## About this task:
Using the records that follow, reproduce exactly the lines starting at the line containing "Applicants should carefully" and ending at the line containing "All rights reserved. •". Include both end lines and no pictures.

## Given records:
%%

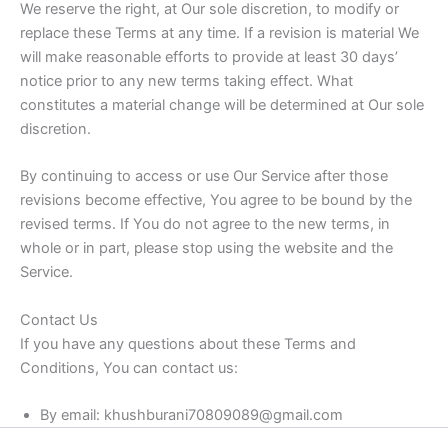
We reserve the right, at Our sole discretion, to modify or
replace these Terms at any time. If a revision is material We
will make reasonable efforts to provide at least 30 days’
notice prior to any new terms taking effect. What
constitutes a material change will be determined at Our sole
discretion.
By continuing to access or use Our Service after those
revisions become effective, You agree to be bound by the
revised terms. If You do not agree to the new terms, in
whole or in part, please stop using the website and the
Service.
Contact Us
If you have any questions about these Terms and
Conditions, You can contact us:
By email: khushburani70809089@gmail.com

%%
%%

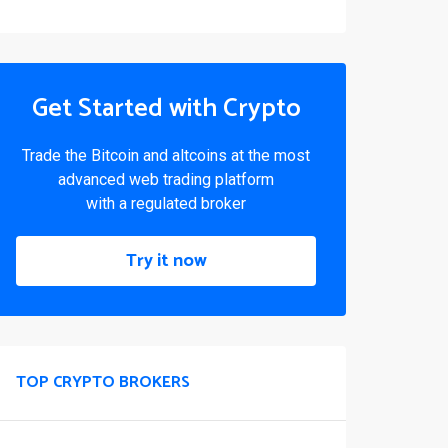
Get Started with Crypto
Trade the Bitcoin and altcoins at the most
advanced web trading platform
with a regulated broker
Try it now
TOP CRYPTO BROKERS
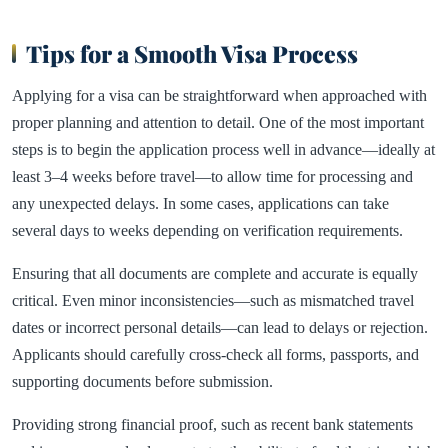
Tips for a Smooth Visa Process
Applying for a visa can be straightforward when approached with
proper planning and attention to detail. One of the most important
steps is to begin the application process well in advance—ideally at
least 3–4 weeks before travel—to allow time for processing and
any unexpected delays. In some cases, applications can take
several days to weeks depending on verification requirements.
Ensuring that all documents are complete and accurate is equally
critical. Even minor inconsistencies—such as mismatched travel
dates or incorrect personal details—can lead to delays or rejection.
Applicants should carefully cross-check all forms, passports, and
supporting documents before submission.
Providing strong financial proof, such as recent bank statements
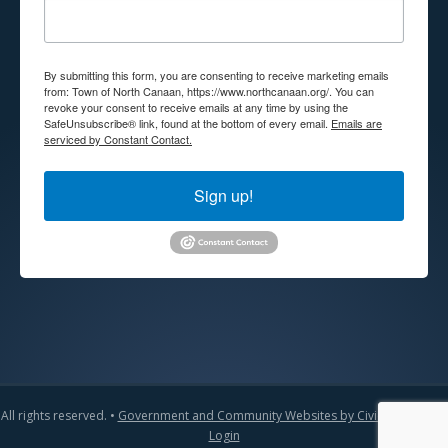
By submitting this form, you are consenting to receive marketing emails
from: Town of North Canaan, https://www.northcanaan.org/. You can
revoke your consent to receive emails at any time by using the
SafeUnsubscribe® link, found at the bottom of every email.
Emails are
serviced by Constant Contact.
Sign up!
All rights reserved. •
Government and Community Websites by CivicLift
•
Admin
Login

%%
%%

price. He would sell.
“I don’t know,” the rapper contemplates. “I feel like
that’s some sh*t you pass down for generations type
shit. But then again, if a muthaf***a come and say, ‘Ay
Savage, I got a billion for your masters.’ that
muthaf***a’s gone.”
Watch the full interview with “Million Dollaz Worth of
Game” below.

%%

## Exercise solution:
Applicants should carefully cross-check all forms, passports, and
supporting documents before submission.
Providing strong financial proof, such as recent bank statements
By submitting this form, you are consenting to receive marketing emails
from: Town of North Canaan, https://www.northcanaan.org/. You can
revoke your consent to receive emails at any time by using the
SafeUnsubscribe® link, found at the bottom of every email.
Emails are
serviced by Constant Contact.
Sign up!
All rights reserved. •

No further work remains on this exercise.